L’auteur-compositeur-interprète Jean-François Dubé s’arrête à la Petite Boîte noire de Sherbrooke le 15 décembre pour présenter les chansons de son nouvel album solo, Ménestrel.

Ménestrel des temps modernes

Jean-François Dubé n’avait pas lancé d’album solo depuis 2005. « J’attendais d’avoir quelque chose à dire », explique le chanteur qu’on a d’abord connu au sein de Noir Silence.

À travers ses projets pluriels en musique (Pete Moss, Magnum Daisy, Noir Silence) et sa vie de famille bien remplie (il a trois enfants), il a engrangé du matériel, il a laissé mûrir les textes. Lorsqu’il s’est lancé dans l’enregistrement de Ménestrel, galette autoproduite de douze titres, il savait que c’était le bon moment.

« Lorsque tu fais des projets en groupe, tu les portes en groupe ensuite. C’est différent lorsque tu propulses un disque en tant qu’auteur-compositeur-interprète. Tu es seul à défendre tes propos. Il faut que tu te sentes solide, que tu assumes tout », exprime celui qui est revenu vivre dans la région magogoise il y a un an.

Pour enregistrer ses neuves chansons, il n’a reçu aucune subvention. Pas grave. Il était riche de la présence des copains musiciens. L’album est né dans le plaisir de la musique. Dubé a opté pour un son clair. Sans flafla, sans synthé. Des guitares franches, un clavier, une basse, des percussions. Parfois une mandoline, du dobro, un banjo.

Jeff Dubé voulait un son vrai pour cet album qui « représente la paix d’esprit ».

« Parce que j’ai fait le disque que j’ai toujours souhaité entendre. Il a cette teinte musicale un peu à la John Mellencamp, à la Bruce Springsteen. Il a ma couleur. »  

Le tour des chaumières

Une couleur qui s’exprime déjà dans le titre choisi, Ménestrel, comme un clin d’œil à cette tournée de spectacles à échelle humaine que l’auteur-compositeur-interprète a menée pendant deux ans, alors qu’il se produisait dans les maisons privées. Une façon de réinventer un peu le métier.

« J’ai repensé à ce qui se faisait au Moyen Âge, aux ménestrels qui faisaient le tour des chaumières et offraient du divertissement en échange d’un repas et d’un endroit où dormir. J’ai trouvé que ça avait une certaine parenté avec la vie de tournée, pendant laquelle on se promène et on partage notre musique. D’où l’idée d’aller faire de la musique autrement, chez les gens. »  

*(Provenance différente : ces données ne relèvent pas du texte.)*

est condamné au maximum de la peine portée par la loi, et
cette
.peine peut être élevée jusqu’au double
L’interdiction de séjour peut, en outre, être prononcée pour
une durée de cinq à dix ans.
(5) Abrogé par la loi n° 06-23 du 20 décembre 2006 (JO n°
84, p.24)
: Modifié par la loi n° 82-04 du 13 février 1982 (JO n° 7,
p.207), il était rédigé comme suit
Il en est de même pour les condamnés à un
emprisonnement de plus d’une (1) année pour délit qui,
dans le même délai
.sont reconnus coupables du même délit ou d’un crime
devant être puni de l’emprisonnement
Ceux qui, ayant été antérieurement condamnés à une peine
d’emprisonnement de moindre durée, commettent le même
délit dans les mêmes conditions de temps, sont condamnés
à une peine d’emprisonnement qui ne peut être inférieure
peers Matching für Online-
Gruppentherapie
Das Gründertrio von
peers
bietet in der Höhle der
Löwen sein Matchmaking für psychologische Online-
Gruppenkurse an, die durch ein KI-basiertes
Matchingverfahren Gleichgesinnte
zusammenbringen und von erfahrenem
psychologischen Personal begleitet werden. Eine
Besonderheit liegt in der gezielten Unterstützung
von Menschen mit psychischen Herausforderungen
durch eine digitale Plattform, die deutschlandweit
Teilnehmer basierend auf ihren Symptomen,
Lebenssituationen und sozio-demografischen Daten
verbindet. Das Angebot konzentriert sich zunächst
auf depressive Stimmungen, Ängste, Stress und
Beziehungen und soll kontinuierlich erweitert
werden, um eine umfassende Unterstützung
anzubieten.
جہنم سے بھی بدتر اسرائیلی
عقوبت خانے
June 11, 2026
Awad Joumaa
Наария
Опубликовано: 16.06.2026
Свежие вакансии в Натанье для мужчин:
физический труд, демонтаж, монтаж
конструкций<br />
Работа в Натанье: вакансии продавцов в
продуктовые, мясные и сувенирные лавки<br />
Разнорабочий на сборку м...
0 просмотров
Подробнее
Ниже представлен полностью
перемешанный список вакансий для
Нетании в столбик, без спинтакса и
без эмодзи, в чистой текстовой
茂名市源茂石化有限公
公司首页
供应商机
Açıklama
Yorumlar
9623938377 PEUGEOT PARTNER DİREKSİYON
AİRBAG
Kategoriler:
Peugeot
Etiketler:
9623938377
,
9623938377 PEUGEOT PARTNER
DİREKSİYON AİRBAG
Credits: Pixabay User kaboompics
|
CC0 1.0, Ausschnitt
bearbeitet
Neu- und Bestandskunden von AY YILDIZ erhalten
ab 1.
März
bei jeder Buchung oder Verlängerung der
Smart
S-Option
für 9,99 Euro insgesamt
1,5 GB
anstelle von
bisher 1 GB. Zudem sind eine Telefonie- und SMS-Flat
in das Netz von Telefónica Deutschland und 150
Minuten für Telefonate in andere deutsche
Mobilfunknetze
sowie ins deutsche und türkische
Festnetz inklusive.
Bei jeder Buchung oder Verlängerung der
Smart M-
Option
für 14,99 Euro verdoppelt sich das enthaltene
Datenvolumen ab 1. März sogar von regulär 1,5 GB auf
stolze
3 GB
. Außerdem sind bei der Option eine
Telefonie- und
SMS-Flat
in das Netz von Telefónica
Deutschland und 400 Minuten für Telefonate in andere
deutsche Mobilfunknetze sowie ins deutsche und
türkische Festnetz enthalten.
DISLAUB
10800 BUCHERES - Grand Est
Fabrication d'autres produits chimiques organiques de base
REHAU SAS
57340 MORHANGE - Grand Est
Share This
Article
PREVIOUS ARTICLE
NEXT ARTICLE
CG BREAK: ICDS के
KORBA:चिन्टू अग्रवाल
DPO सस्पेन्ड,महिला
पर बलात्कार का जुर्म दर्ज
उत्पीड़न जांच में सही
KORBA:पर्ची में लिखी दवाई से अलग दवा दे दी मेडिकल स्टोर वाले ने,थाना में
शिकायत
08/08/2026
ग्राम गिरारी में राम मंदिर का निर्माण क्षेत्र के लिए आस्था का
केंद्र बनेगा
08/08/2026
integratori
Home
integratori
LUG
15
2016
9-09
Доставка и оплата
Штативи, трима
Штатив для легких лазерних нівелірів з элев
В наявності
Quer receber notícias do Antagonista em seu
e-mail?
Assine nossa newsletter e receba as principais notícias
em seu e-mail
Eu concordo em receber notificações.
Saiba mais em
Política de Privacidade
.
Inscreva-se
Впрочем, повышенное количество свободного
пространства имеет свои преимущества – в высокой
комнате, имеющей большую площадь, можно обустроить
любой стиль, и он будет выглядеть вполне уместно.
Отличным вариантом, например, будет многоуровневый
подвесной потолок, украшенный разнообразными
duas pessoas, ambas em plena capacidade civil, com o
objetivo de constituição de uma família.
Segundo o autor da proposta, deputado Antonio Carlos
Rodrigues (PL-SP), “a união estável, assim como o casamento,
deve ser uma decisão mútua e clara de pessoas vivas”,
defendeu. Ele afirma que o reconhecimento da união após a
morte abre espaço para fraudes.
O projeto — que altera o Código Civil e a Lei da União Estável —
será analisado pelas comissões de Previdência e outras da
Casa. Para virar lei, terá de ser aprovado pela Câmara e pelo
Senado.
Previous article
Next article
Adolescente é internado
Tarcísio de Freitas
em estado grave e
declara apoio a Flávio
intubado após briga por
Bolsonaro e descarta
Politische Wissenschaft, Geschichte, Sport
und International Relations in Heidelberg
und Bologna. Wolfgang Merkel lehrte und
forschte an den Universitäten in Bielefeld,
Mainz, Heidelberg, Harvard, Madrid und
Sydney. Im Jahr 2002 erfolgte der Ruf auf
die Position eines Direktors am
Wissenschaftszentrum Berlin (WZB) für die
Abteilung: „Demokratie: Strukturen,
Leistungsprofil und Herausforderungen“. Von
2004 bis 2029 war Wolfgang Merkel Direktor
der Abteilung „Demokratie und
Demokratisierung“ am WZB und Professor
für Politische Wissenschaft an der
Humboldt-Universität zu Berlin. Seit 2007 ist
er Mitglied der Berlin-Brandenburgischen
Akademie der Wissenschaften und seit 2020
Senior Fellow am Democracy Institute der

L’exercice a été révélateur.

« Ça m’a permis de me "reconnecter" avec mon public. De recentrer ma façon de travailler, en misant sur le noyau de spectateurs qui m’est fidèle depuis mes débuts dans le métier. C’est pour eux que je fais des chansons. »

Ceux-là savent que l’auteur-compositeur-interprète n’a pas peur de ses opinions.

« Je prends position, je suis engagé, je me mets parfois le pied dans la bouche, c’est vrai, mais je suis en phase avec mes valeurs », explique celui qui a souvent vilipendé, sur les réseaux sociaux, les concours de chant télévisés tels que Star Académie et La voix.

« Ce sont des émissions qui ont leur place. Le problème, c’est qu’elles prennent toute la place. Avec pour résultat que la culture musicale du Québec tourne autour d’un concours de karaoké qui met souvent l’accent sur des chansons anglophones. »

Réinventer le système

Jeff Dubé soupire, s’en indigne, mais il ne baisse pas les bras.  

« L’industrie musicale traverse une crise. C’est vrai. Mais on parle de l’industrie, pas de la musique. Moi, autour, je vois un paquet d’artistes talentueux qui ont le goût de continuer. Je pense qu’il faut juste trouver des façons de réinventer le système. Prendre d’autres chemins pour aller à la rencontre du public. »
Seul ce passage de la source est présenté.